Типы переосмылений очень разнообразны. Особенно часты замены ма­лопонятных писцу слов сходными по звучанию понятными: ем. «на стогнах» (т. е. на площадях) — «на стенах»; «рыдель» (рыцарь) — «рыдатель»; «зьрно горюшно» (или «горушно» — горчичное) — «зьрно горошно»; «иконому» — «и ко оному» и т. д. В «Повести о Басарге» в основных ее списках говорится «и бысть голка (шум, мятеж. — Д. Л.) велика». В одном же из списков это место переделано так: «бысть же во дворце голкъ (горшок. — Д. Л.) вели­кий»1.

Нередко писец принимал малознакомые ему старые или церковносла­вянские слова за неправильно написанные новые. Так, вместо «слы» (по­слы) он ставил «слуги», вместо «ипаты и тироны» — «тироны и попы», а дальше даже добавлял для полноты — «и дияконы». Иногда писцы в порядке осмысления непонятного слова прибегали к «народной этимологии», напри­мер вм. «невегласы» — «невсьгласы»2.

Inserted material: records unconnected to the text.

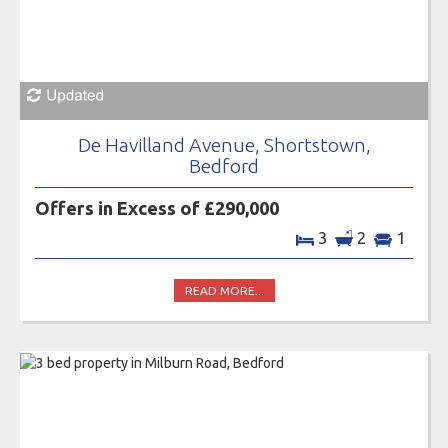
De Havilland Avenue, Shortstown,
Bedford
Offers in Excess of £290,000
3
2
1
READ MORE...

На переосмысление текста и замену непонятного слова другим может навести случайное соседство со словом, сочетание с которым может ока­заться более привычным. Так, в одном Евангелии XV в. вместо текста: «Аще просит яйца, еда подасть ему скорпию» (т. е. скорпиона, Лук. II, 12). написа­но: «Аще просит яйца, еда подасть ему скорълупию»3.

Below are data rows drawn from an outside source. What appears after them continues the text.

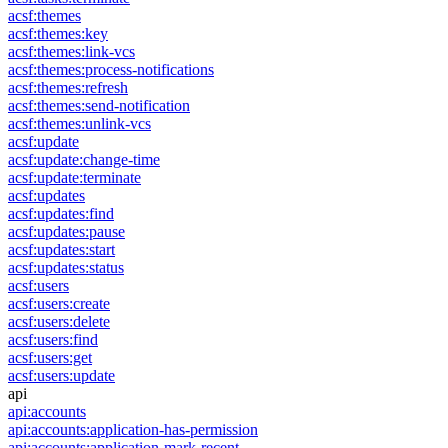
acsf:themes
acsf:themes:key
acsf:themes:link-vcs
acsf:themes:process-notifications
acsf:themes:refresh
acsf:themes:send-notification
acsf:themes:unlink-vcs
acsf:update
acsf:update:change-time
acsf:update:terminate
acsf:updates
acsf:updates:find
acsf:updates:pause
acsf:updates:start
acsf:updates:status
acsf:users
acsf:users:create
acsf:users:delete
acsf:users:find
acsf:users:get
acsf:users:update
api
api:accounts
api:accounts:application-has-permission
api:accounts:application-mark-recent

Еще более разительный пример находим в Ипатьевской летописи. Здесь в основном Ипатьевском списке под 1190 г. читаем: «...и хотеша пустити на вороп (набег. — Д. Л.) по земле и яша язык во Воротцех»4. Однако более правильное чтение находим в Ермолаевском списке. Там сказано: «во вороп-uex», т. е. в набегах. Составитель Ипатьевского списка не понял этого слова и превратил его в географическое название.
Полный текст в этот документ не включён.